Part of what makes Julie Keep Quiet feel so urgent and tense is Van den Broeck herself. She actually is a tennis player and this is her first acting role. It works to the film’s advantage. When Julie is off the court, she’s a ball of nerves. Beyond the normal anxieties of being a teenager is the realization that maybe her relationship with her coach wasn’t okay. Julie is reserved, desperately trying to hold it all together, but as soon as there’s a racquet in her hands, she’s filled with confidence. She has no hesitation in attacking the ball, sending punishing forehand after punishing forehand across the court. Unlike the tennis in Challengers, director and co-writer Leonardo van Dijl keeps the camera mostly static when Julie plays tennis. The audience, even if they aren’t tennis players, can get a sense of what the sport is like. The intensity, the endurance, the loneliness that are unique to the sport.

courtesy of TIFF

The script from van Dijl and Ruth Becquart (who also plays Liesbeth in the film) is one that very empathetically looks at why victims choose to remain silent. In a perfect world, anyone who experiences abuse would speak up and the abuser would face the consequences of their actions. Of course, anyone who has paid the smallest amount of attention to what happens when (usually) women report sexual assault knows that’s not the case. Julie Keeps Quiet brings to mind the recent trial of the USA Gymnastics coach who was systematically protected by a number of organizations, despite the harm he was causing. Something similar happens in Julie Keeps Quiet. While it seems as though the coaches at Julie’s academy didn’t knowingly protect Jeremy, his suspension isn’t the end of his career. When Julie finds he’s been hired by another local academy, she has a breakdown. It was easy for her to stay silent when he was fired from her club because she believed that would be the end of it. That no one in their right mind would hire him again, but unfortunately, that’s not the case in this fictional story – or in reality.

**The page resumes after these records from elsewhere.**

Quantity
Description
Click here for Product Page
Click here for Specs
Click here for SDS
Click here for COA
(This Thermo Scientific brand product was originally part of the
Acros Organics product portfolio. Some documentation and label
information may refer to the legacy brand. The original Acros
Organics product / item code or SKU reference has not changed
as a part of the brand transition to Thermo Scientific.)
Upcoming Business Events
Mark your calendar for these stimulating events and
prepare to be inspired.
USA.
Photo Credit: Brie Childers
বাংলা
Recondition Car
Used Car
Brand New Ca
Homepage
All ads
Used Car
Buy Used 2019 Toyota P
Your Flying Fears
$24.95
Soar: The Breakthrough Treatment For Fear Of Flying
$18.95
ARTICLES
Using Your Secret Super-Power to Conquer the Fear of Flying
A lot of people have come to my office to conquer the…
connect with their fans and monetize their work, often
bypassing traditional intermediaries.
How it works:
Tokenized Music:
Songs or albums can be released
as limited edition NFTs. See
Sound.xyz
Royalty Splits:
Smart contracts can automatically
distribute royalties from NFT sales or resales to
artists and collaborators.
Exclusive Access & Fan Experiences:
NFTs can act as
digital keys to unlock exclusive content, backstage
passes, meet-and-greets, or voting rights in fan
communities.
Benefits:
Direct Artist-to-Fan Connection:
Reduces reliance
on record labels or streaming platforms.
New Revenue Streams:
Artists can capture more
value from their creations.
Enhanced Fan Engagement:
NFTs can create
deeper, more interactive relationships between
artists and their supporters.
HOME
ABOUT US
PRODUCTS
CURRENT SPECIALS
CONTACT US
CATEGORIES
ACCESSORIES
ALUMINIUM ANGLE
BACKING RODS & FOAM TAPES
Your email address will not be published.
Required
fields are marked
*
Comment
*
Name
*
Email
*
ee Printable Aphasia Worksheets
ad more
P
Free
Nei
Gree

We need to have more conversations about the relationship between a young person and an adult in a position of power. Julie Keeps Quiet never tells the audience what Jeremy did to the teenage girl who killed herself or what Jeremy did to Julie, but it doesn’t need to. There are subtle moments throughout the film showing that whatever Jeremy did was not okay, and that he made Julie believe nothing was wrong. The audience can tell almost immediately by the way his name is saved under a pseudonym in Julie’s phone and how the simple sound of a text ringtone can turn her into an anxious mess. Julie Keeps Quiet proves that films don’t need to explicitly show violence or abuse in order to make audiences understand the impact they can have on a victim. There is power in not using that type of imagery to get a point across.

A younger man, Backie (Pierre Gervais), is eventually named as Julie’s new coach. At first she’s cautious around him. Jeremy used to make it obvious that she was his favorite, and when Backie asks Julie to demonstrate a kick serve, she worries it’s history repeating itself. Instead, Backie gently explains that all he wants is for her to show her serve because she’s the best at it. Nothing more, nothing less. Not only does Julie Keeps Quiet show the dark side of this type of relationship, it also shows the potential for a healthy one as well. The longer she works with Backie, the lighter Julie becomes. Julie Keeps Quiet shines an essential light on youth sports and the abuse that goes on in them led by an open, generous performance by Van den Broeck.